When we move an object with by std::move
No. std::move
doesn't move things. It gives us an rvalue expression referring to some object. An rvalue expression results in overload resolution picking functions that take rvalue references, which is convenient because now we will pick those instead of the functions that take values, or lvalue references, which traditionally do copy-like things. Such functions tend to be constructors (so-called "move constructors") or assignment operators (so-called "move assignment operators") because it is during construction and assignment that moving is useful.
it makes the object nullptr
That depends entirely on what said function does. Typically, an object that's worth moving has indirect state, like a pointer to some dynamically-allocated resource. And if said object is moveable, its move constructor is best off doing a swap on those pointers. If it didn't leave the source object's pointer as nullptr
then you have two objects owning the resource. That wasn't a move; it was a [shallow] copy.
A full discussion of the hows and the whys is out of scope of a Q&A, but any good book should have one.

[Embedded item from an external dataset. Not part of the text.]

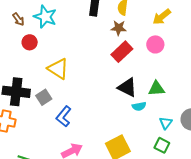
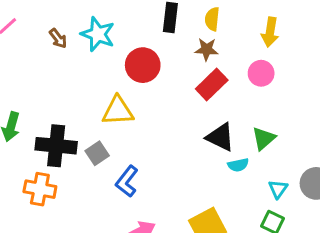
yellow arrow: (162, 17) -> (270, 32), turned -42
red circle: (30, 42) -> (143, 65), moved, size x1.5
yellow triangle: (58, 69) -> (118, 111), turned -35
green triangle: (156, 89) -> (264, 138), turned -36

Also, if this all sounds like a hack, that's because it is one. C++ is a hodge-podge of hacks built on hacks to provide additional functionality over time. In this case, we needed (read: wanted) a way to create a different kind of constructor (and assignment operator), a kind that would take a non-const
reference and could modify the source object (to "steal" its resources), and to achieve that we had to introduce a new kind of reference that would only bind to rvalues (because we were already using everything else for copies), and then we had to introduce a utility function that would turn the name of an object into an rvalue … hence, std::move
was born, the utility function that doesn't move anything.